While in Anchorage for the Alaska Invasive Species Workshop, I had the chance to visit the Alaska Botanical Garden. As you might expect, the end of October is not the ideal time to be visiting an Alaskan garden, but it was still fun to walk around and imagine what things might look like in their prime while appreciating the year-round beauty that many plants offer.

I arrived on a Saturday morning. The garden was open, but no one else appeared to be around. I walked along the pathways that brought me to all the different cultivated spaces, which cover only a fraction of the 110 acre property. Nervous about bears (signs throughout the garden kept reminding me to be “bear aware”) and wanting to get out of the cold, I skipped the 1.1 mile nature trail that would have taken me around the perimeter of the garden.

While my visit was brief and most of the plants had already gone dormant, I still enjoyed the garden and will make it a point to return if I ever find myself in the area again. In the meantime, here are a few photos I took on that chilly October morning. Apologies in advance as all photos were taken using my cell phone, which is not ideal.
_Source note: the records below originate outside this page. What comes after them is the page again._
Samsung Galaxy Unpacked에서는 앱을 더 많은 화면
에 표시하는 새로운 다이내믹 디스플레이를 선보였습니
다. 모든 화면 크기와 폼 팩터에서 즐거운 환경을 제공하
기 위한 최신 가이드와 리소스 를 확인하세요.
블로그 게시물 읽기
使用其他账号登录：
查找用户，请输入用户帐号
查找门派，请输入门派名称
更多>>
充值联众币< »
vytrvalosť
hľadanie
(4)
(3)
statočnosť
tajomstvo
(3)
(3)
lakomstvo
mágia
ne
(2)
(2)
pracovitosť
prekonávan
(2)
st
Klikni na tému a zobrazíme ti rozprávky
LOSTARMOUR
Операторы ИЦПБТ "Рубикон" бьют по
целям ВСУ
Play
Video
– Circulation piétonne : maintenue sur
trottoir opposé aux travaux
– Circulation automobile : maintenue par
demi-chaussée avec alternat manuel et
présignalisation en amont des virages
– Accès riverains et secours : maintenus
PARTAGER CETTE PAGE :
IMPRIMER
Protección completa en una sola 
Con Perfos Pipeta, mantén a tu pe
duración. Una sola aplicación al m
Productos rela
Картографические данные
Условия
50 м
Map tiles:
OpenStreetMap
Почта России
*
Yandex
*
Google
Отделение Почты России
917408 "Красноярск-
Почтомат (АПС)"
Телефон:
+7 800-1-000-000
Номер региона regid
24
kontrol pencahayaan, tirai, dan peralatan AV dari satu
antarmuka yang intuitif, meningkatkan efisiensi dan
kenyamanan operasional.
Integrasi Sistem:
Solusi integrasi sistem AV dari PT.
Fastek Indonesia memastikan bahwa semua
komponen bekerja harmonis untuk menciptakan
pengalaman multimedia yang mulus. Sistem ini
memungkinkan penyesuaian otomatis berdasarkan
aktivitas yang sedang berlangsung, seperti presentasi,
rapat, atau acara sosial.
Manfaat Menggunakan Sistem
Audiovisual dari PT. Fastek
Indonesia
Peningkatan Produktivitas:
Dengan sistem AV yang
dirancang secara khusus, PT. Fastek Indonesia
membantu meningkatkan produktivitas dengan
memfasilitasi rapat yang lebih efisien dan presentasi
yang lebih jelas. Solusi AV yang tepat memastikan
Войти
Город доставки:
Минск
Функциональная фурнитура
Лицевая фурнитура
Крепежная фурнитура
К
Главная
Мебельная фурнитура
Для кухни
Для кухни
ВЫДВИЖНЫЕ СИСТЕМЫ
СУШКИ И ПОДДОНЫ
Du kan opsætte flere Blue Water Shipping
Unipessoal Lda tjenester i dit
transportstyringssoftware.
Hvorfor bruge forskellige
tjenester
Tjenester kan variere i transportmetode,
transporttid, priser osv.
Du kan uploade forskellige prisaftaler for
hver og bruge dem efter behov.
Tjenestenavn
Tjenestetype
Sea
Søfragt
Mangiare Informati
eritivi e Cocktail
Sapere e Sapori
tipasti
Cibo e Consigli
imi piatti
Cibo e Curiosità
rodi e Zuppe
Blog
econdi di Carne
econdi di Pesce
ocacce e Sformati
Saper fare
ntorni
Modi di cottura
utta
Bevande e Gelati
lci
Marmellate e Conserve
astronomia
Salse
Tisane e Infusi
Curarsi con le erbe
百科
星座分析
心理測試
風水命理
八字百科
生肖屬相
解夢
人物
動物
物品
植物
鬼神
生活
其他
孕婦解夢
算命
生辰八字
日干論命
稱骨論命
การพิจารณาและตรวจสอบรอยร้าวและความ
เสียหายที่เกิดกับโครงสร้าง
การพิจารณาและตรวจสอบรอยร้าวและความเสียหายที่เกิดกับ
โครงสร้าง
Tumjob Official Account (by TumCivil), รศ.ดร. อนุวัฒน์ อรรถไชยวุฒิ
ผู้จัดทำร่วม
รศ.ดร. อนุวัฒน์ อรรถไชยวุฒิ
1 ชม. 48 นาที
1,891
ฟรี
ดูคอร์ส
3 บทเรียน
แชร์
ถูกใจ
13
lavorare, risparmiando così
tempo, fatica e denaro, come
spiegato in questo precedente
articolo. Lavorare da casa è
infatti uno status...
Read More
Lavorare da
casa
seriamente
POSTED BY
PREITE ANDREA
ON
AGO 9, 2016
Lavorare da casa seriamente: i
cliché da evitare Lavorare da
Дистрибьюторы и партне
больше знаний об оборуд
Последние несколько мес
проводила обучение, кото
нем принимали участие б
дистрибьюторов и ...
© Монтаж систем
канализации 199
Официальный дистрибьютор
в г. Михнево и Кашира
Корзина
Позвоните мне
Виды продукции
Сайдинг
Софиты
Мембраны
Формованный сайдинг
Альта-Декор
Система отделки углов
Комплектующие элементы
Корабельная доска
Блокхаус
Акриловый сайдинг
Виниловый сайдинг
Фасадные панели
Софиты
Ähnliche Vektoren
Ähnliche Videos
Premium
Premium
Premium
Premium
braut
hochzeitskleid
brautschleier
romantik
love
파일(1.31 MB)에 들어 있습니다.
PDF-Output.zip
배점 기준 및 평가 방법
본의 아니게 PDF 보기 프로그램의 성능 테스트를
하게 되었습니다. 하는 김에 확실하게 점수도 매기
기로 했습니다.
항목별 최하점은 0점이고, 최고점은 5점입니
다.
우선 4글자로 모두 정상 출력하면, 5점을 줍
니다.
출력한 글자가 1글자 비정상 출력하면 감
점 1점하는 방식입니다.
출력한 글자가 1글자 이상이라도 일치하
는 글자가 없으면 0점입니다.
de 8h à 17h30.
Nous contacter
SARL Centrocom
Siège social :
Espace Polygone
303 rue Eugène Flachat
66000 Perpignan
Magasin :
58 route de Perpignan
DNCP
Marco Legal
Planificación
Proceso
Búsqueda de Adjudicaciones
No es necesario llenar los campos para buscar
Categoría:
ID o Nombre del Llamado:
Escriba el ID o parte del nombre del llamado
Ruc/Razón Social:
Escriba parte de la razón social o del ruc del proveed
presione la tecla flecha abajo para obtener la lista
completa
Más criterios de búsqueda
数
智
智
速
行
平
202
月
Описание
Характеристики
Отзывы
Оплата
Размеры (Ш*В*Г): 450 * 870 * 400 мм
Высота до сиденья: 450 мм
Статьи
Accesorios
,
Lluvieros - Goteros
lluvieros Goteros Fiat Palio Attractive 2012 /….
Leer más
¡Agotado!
Fruits of highbush cranberry, also known as mooseberry or squashberry (Viburnum edule)

bog rosemary (Andromeda polifolia)

Entrance to the Junior Master Gardener Plot (a.k.a. Children’s Garden)

Ursus botanicus

Astilbe x arendsii ‘Bridal Veil’

alpine cinquefoil (Potentilla villosa)

Entrance to the Herb Garden

Rock Garden maintained by Alaska Rock Garden Society

One of several tufa troughs planted with alpine plants in the Rock Garden

Another tufa trough in the Rock Garden

snowbells (Soldanella sp.)

Saxifraga paniculata var. minutifolia ‘Red-backed Spider’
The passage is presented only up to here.